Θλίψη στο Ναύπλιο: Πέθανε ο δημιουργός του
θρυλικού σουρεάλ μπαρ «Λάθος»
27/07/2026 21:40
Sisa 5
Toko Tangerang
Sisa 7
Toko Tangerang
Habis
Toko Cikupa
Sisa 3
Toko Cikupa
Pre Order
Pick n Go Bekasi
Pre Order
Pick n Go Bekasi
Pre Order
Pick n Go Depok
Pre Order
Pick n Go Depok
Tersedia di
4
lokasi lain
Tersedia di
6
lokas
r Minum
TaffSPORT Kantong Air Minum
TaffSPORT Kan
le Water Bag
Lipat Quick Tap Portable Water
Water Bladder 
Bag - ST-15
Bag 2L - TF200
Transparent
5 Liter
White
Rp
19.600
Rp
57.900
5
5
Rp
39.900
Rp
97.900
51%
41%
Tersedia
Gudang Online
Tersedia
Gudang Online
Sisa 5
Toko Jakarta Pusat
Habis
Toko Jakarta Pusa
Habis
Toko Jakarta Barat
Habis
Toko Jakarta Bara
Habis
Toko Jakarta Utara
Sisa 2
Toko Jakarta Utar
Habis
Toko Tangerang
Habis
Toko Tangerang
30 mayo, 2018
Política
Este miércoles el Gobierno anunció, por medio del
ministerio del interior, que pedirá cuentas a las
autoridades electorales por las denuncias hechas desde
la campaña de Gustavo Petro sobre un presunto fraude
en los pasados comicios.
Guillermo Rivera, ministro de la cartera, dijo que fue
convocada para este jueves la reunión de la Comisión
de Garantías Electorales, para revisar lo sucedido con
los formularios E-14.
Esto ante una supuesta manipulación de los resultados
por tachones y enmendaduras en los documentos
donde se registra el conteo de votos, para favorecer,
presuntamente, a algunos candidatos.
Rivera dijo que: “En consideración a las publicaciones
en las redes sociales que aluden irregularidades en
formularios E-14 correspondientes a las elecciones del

────────────────

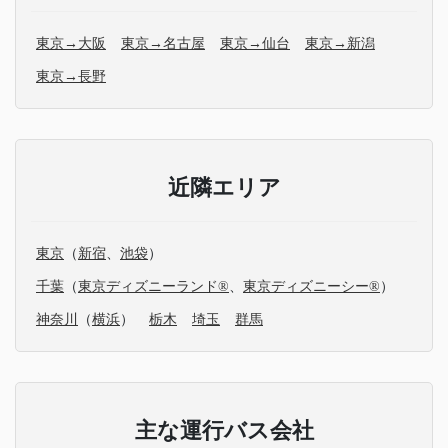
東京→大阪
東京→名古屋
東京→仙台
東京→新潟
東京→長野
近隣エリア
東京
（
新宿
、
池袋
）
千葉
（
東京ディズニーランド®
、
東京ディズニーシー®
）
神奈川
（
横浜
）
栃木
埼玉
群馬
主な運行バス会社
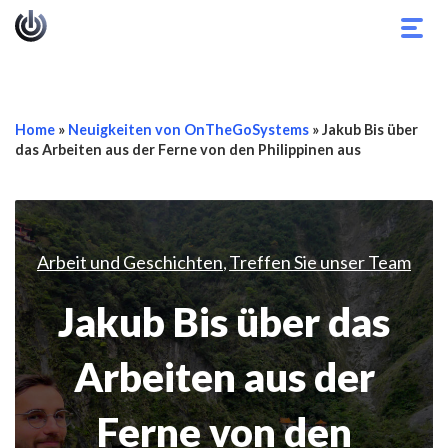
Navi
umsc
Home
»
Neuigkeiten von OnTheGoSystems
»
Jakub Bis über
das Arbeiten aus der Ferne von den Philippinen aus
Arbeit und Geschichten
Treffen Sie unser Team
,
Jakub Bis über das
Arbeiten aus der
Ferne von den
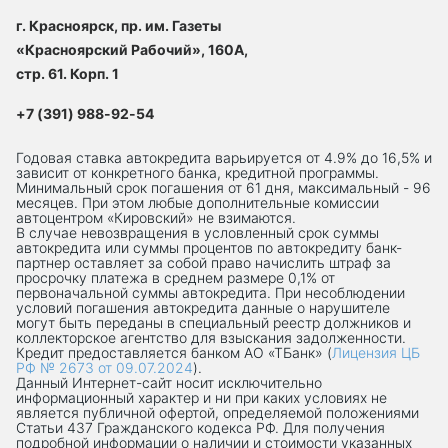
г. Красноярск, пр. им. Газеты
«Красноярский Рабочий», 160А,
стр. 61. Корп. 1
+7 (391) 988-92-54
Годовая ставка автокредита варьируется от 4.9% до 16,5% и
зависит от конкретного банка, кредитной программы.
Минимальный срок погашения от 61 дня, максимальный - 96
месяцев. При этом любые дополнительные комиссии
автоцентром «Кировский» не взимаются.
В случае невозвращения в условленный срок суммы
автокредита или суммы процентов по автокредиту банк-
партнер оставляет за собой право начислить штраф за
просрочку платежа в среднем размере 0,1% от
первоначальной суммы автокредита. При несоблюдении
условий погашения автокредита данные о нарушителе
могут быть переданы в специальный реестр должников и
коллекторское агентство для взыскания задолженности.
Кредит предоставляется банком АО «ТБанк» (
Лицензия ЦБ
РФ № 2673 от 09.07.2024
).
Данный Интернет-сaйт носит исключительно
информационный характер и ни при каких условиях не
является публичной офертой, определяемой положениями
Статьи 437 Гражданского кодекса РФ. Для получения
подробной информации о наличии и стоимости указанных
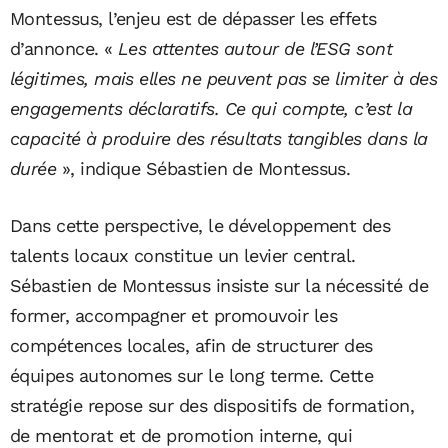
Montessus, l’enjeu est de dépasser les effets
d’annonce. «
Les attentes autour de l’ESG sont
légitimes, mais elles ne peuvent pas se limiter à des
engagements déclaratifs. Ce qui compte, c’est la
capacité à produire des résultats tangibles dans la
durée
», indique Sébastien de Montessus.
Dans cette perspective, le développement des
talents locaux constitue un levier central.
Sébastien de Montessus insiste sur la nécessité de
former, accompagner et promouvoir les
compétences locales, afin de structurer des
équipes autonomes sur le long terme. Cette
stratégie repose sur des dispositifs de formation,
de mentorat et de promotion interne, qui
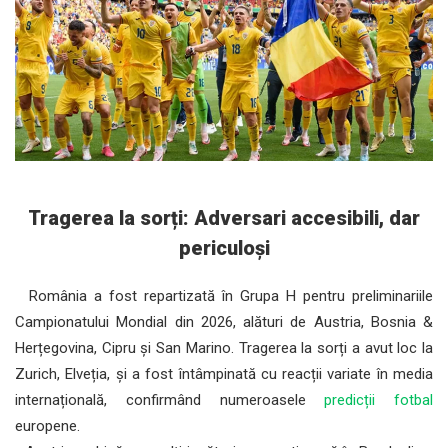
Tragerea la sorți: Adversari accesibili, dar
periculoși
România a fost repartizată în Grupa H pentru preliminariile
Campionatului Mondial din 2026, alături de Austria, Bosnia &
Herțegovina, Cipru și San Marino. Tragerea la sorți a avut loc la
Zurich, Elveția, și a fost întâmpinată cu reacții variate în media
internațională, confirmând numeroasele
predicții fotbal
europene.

────────────────

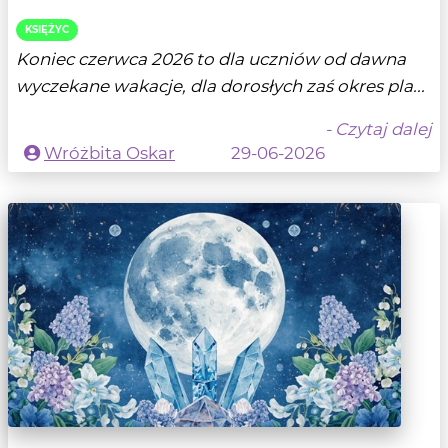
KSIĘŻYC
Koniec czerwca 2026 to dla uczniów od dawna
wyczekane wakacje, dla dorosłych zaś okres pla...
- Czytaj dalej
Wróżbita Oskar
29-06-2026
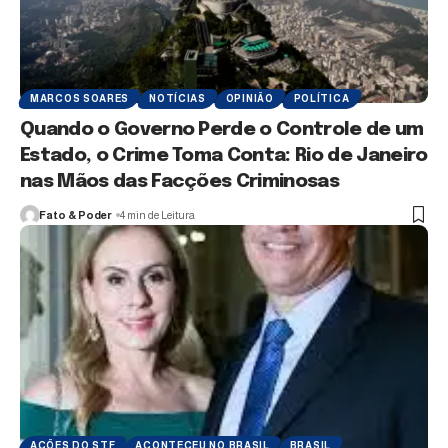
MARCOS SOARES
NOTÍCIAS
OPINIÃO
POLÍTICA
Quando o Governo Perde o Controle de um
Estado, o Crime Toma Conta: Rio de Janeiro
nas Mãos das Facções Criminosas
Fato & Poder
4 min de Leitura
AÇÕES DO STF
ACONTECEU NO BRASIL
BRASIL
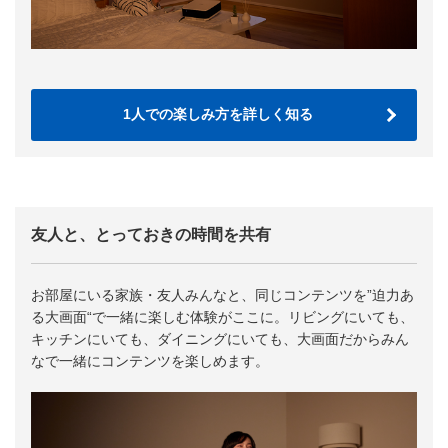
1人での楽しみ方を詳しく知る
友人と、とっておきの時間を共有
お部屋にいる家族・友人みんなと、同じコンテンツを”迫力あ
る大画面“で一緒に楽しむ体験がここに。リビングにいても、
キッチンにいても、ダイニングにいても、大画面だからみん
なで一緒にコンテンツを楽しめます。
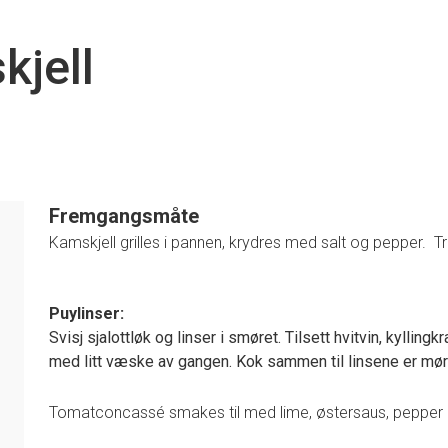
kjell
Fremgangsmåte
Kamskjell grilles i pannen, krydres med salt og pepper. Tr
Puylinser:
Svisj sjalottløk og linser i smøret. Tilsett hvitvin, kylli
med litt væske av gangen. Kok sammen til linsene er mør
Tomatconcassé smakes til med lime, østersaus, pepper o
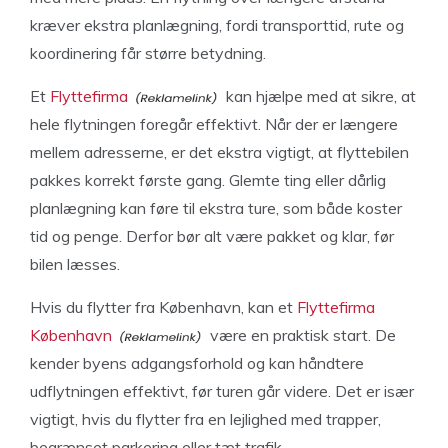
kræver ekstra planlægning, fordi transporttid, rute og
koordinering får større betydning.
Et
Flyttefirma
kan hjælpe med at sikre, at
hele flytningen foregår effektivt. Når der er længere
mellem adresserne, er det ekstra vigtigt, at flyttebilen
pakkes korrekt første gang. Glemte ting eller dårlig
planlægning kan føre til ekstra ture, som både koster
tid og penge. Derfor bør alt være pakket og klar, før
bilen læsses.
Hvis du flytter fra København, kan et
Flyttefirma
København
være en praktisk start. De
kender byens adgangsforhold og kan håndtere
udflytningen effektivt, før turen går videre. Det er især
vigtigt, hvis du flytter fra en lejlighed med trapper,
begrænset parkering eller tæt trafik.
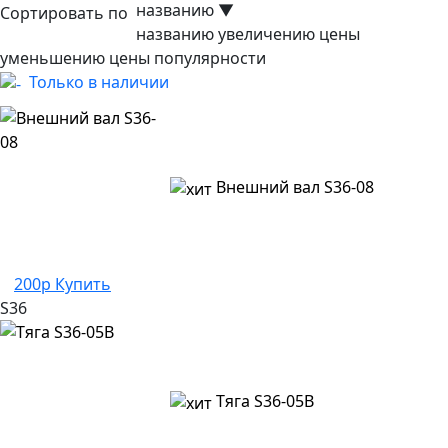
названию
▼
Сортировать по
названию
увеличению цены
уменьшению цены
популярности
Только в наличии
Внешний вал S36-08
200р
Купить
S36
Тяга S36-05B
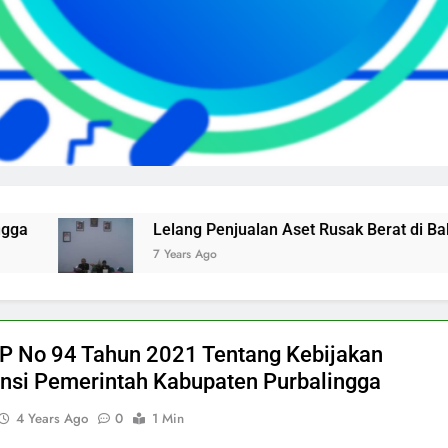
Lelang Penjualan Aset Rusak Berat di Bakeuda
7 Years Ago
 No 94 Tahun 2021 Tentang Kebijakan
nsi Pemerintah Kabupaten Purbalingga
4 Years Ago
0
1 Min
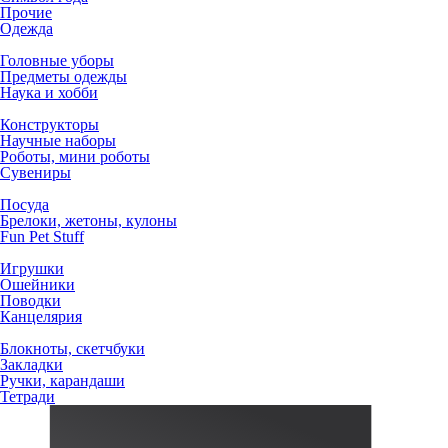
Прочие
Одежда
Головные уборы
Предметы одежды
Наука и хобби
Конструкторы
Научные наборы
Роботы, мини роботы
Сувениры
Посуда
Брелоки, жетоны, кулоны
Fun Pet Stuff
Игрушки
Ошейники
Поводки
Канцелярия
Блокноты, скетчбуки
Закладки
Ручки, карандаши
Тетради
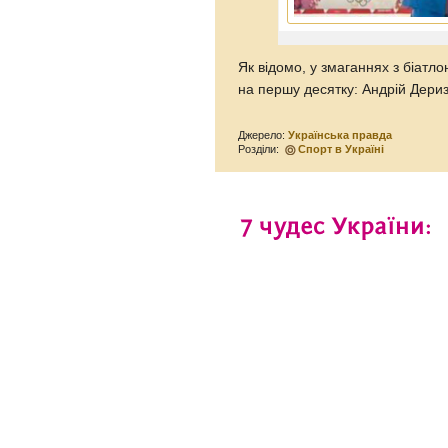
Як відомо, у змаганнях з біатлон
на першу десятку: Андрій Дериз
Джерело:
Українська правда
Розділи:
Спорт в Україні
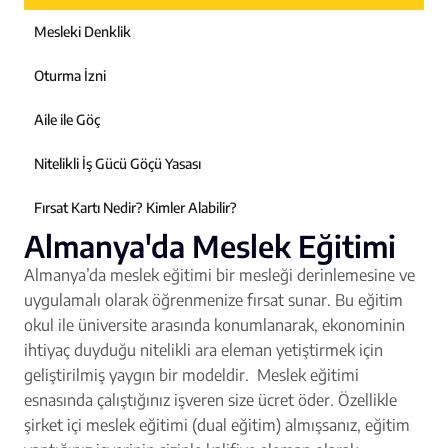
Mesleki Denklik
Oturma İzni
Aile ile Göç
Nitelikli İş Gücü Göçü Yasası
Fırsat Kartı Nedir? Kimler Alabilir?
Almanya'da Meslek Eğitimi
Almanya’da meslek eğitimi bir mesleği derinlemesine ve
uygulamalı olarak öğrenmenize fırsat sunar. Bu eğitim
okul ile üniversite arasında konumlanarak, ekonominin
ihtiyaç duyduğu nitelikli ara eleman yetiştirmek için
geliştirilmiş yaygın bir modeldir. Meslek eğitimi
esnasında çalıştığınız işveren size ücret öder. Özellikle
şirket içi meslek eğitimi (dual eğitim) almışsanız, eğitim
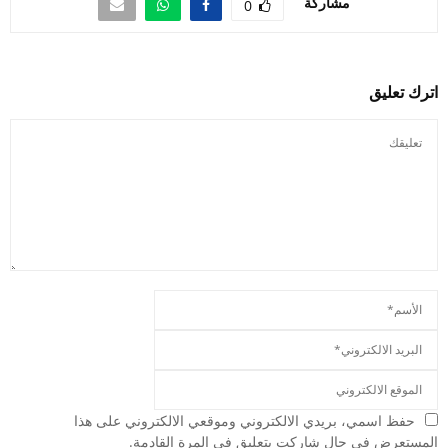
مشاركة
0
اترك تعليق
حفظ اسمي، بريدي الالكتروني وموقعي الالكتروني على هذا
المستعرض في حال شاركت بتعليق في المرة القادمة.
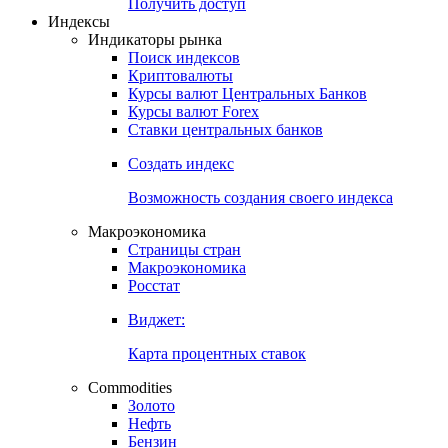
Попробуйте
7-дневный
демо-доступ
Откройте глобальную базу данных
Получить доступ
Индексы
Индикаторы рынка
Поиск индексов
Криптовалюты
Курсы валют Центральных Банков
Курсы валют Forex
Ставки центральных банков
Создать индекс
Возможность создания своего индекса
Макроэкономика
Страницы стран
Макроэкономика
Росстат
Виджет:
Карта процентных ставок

────────────────

Exercise aim — Please copy each line of the records above that holds the word "Tragerea".

Answer to this task —
Tragerea la sorți: Adversari accesibili, dar
Herțegovina, Cipru și San Marino. Tragerea la sorți a avut loc la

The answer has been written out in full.